Bake for approximately 30 minutes. To check your bread, firmly tap the top of the loaf, when done it will have a hollow sound. Place on a wire rack to cool for 5 minutes and then remove from the pan and allow to cool completely on the rack.

While warm bread fresh from the oven is fantastic, it will not slice well until it has cooled completely.

Enjoy!



9 Comments

  1. Caanan on January 5, 2009 at 11:32 am

    I love to bake bread, and am just waiting to get caught up on work so I can try this recipe.

    However, I do have a bit of a problem. My husband doesn’t like this kind of bread for sandwiches. He says it’s too dense or something like that. I would love to stop buying bread in the store, but what can I do?

  2. Melanie on January 5, 2009 at 11:10 am

    mmm… I love home-made bread, though I rarely do it nowadays as I work for a craft bakery, and get a generous staff discount!

    Nutritionally-speaking, your recipe is probably a bigger step-up than you think, Heather – mass-produced bread can be pretty dire: Andrew Whitley, a British baker & writer has some very interesting things to say on the matter (see http://www.breadmatters.com/advocacy).

    Happy baking, all!

    Melanie

  3. Badbadivy on January 5, 2009 at 9:49 am

    There are a lot of things that can cause bread not to rise- the yeast could be too old, the temp of the place you’re rising the bread could be not warm enough, or you could be over-kneading or under-kneading the bread. Good luck with your next batch, I know it can be tough to get exactly right!

  4. Dave on January 5, 2009 at 7:48 am

    I made the bread and it failed…it didn’t rise very well. Maybe I beat it up too much.

    Tomorrow its my wife’s turn. She said she will show me how it’s done.

  5. Diaper Cakes Becca on January 5, 2009 at 6:15 am

    I made the bread (two loaves)….and my husband and kiddos LOVED it. I think I may have started a new Sunday Brunch tradition.

    Thank you for posting this no-nonsense recipe!!!!

  6. CJ on January 4, 2009 at 12:07 pm

    When I’m in need of more time (almost always) we use our bread machine to do the mixing, kneading too. Then shape the loaves and bake in the oven. I like the results better than when baked in the machine,

    When I do have time to indulge, I LOVE to make bread, kneading with my hands.
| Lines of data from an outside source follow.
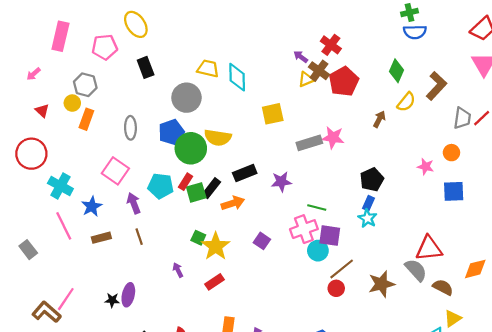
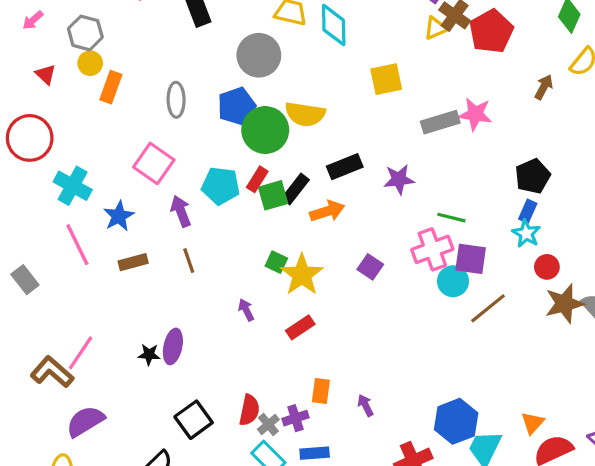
gray hexagon: (85, 85) -> (85, 33), moved
brown star: (381, 284) -> (564, 304), moved
red circle: (336, 288) -> (547, 267), moved

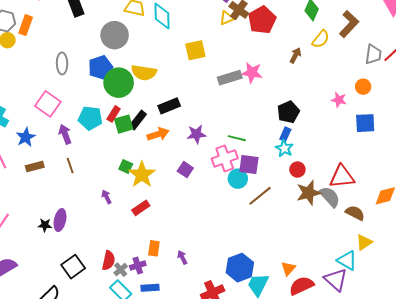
orange rectangle: (111, 87) -> (26, 25), moved
purple star: (399, 179) -> (196, 134), moved

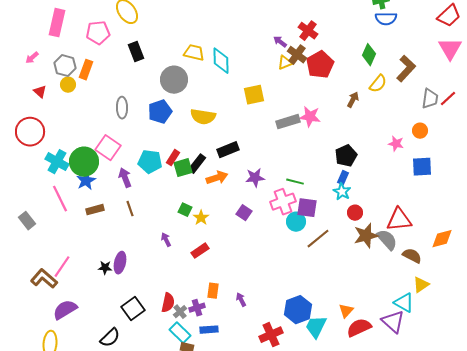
green circle: (119, 83) -> (84, 162), moved
yellow star: (142, 175) -> (201, 218), size x0.6

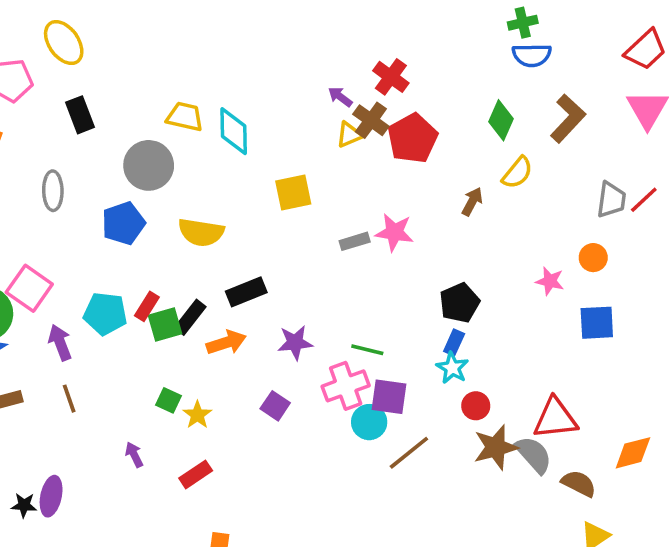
brown L-shape: (406, 69) -> (568, 118), moved
gray ellipse: (122, 108) -> (53, 191), moved
gray rectangle: (288, 122) -> (355, 241), size x0.7

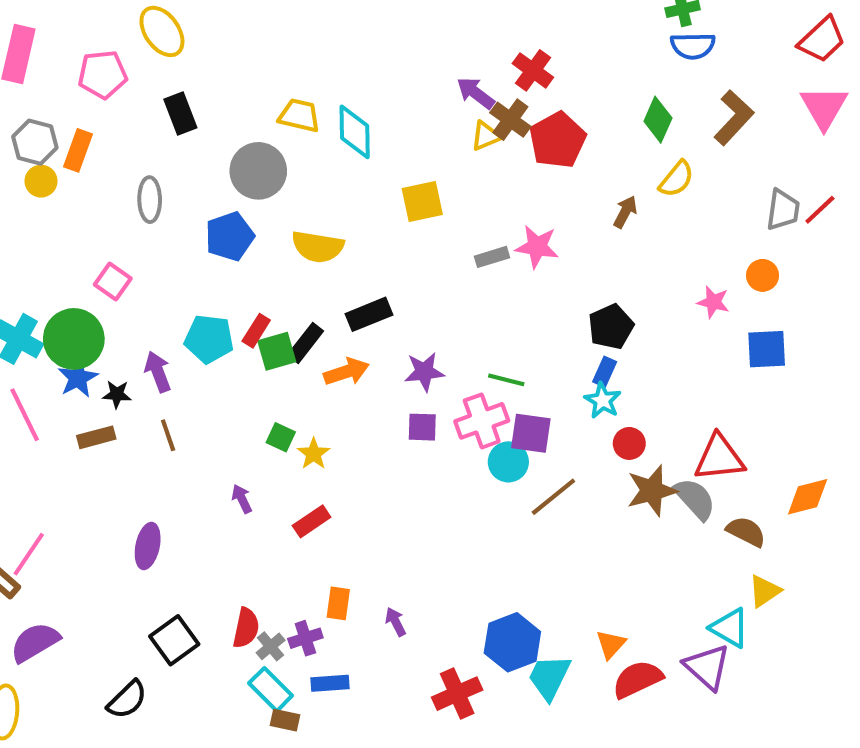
purple arrow: (340, 97) -> (476, 93), size x1.4
pink square: (29, 288) -> (113, 282), moved, size x0.7
purple square: (275, 406) -> (422, 427), moved, turned -32
black star: (24, 505) -> (117, 394), moved

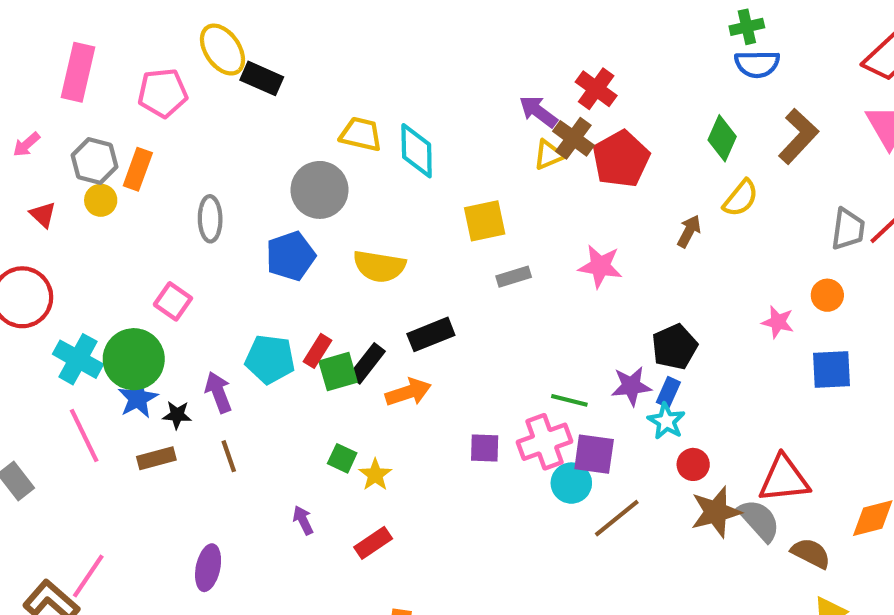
black rectangle: (180, 113) -> (262, 78), moved, turned -45
gray rectangle: (492, 257) -> (514, 277), moved
purple star: (424, 372) -> (631, 386), moved

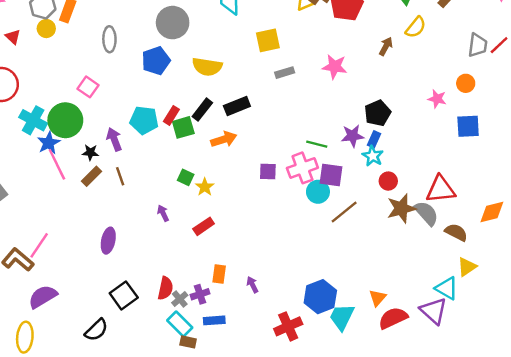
black rectangle: (367, 363) -> (202, 110), moved
blue star: (138, 398) -> (49, 143), moved
pink line: (84, 436) -> (57, 164), moved
brown rectangle: (156, 458) -> (92, 176), moved, turned -30

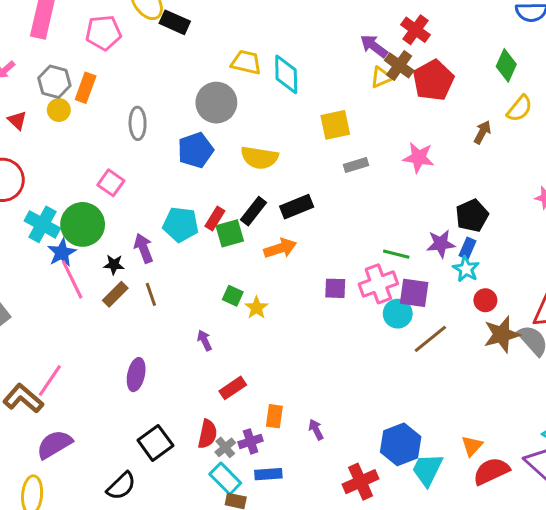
red rectangle: (204, 226) -> (233, 388), moved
There’s something very zen and satisfying about kneading dough and seeing the dough change textures in the process.

    Either way, the house smells fabulous and the omemeade bread is sooooo good!

    Thanks for the great post and pics!

  7. Diaper Cakes Becca on January 3, 2009 at 10:28 pm

    I am making this tomorrow morning…..and plan to serve my family fresh bread with strawberry jam (homemade last fall) for brunch!!

    I can’t wait…..

  8. J Wynia on January 3, 2009 at 4:58 pm

    I really like making simple breads like this to go with homemade soup. In fact, that’s actually our traditional Christmas Eve dinner at our house.
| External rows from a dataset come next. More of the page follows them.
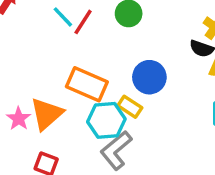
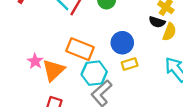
yellow rectangle: (130, 107) -> (130, 64), moved, turned -49
pink star: (19, 119) -> (35, 61), moved

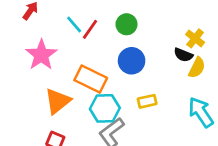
blue circle: (122, 43) -> (132, 61), moved
pink star: (35, 61) -> (41, 55), moved, size x1.6

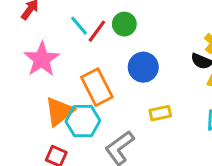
green circle: (127, 24) -> (124, 24), moved
orange rectangle: (91, 79) -> (97, 87), turned 36
cyan hexagon: (105, 108) -> (83, 121), moved

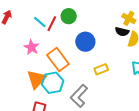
pink star: (42, 59) -> (32, 47), moved, size x0.7

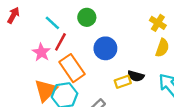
red line: (52, 24) -> (60, 42), moved
black semicircle: (122, 32) -> (136, 76), moved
    We use a bread machine, but not to do the baking, just to mix and knead, using the dough cycle. Lets you make the more traditionally shaped loaves or rolls instead of that strange bread machine shape.

    It’s worth noting that, while it’s unlikely to last long (warm homemade bread tends to disappear around here), if you *do* have leftovers, they are missing the preservatives found in store-bought bread as well as things like corn syrup. That means that mold will show up far sooner than you may be used to if you’ve only ever had store-bought.